● **THE TASK**: From the listing below, retype exactly the line holding "Publications and research (1083, 646)", the line holding "Reading Lists for PD Tours (1084, 678)", and the lines between them; skip everything else.

● **THE DATA**:
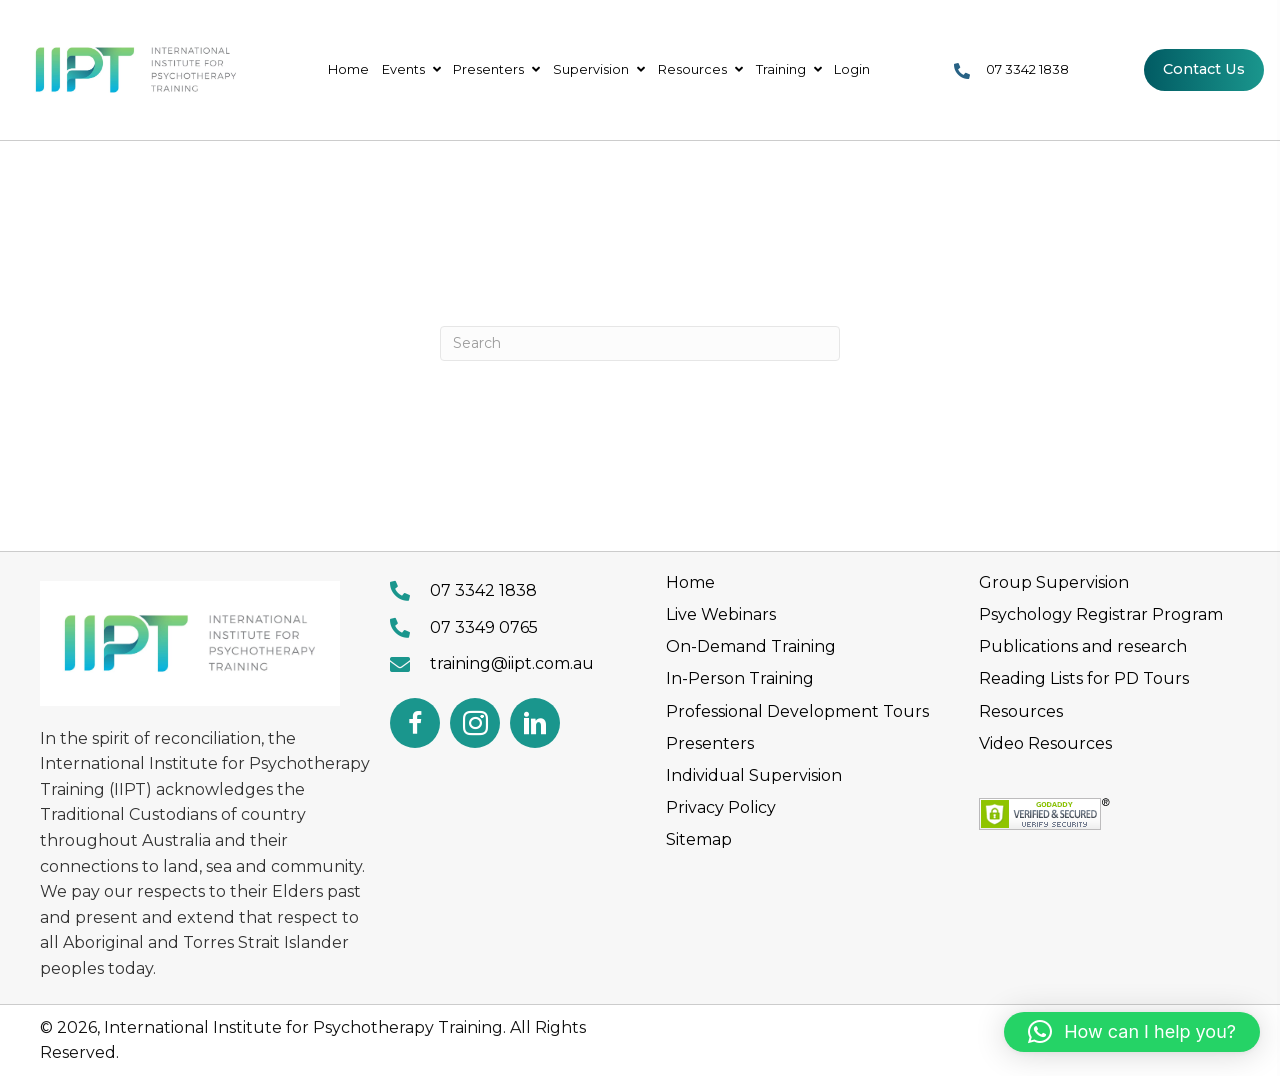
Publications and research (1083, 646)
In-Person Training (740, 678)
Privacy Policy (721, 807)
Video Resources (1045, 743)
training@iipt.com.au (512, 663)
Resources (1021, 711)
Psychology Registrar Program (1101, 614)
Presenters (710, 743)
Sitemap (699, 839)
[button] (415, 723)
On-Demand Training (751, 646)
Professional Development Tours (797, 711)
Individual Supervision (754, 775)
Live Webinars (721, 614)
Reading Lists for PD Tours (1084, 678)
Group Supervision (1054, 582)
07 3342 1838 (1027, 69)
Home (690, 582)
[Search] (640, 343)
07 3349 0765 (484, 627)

--

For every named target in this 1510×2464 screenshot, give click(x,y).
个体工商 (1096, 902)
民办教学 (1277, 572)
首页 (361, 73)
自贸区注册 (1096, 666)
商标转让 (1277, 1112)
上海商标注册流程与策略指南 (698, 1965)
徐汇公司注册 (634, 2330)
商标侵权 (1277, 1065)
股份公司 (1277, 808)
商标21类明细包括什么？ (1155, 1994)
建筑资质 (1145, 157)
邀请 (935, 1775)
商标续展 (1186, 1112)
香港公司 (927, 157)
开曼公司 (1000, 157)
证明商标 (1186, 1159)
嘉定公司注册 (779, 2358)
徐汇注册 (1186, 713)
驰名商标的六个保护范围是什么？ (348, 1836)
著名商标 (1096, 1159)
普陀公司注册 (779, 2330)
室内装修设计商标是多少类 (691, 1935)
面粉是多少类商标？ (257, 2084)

● **YOUR RESPONSE**:
Publications and research (1083, 646)
In-Person Training (740, 678)
Privacy Policy (721, 807)
Video Resources (1045, 743)
training@iipt.com.au (512, 663)
Resources (1021, 711)
Psychology Registrar Program (1101, 614)
Presenters (710, 743)
Sitemap (699, 839)
[button] (415, 723)
On-Demand Training (751, 646)
Professional Development Tours (797, 711)
Individual Supervision (754, 775)
Live Webinars (721, 614)
Reading Lists for PD Tours (1084, 678)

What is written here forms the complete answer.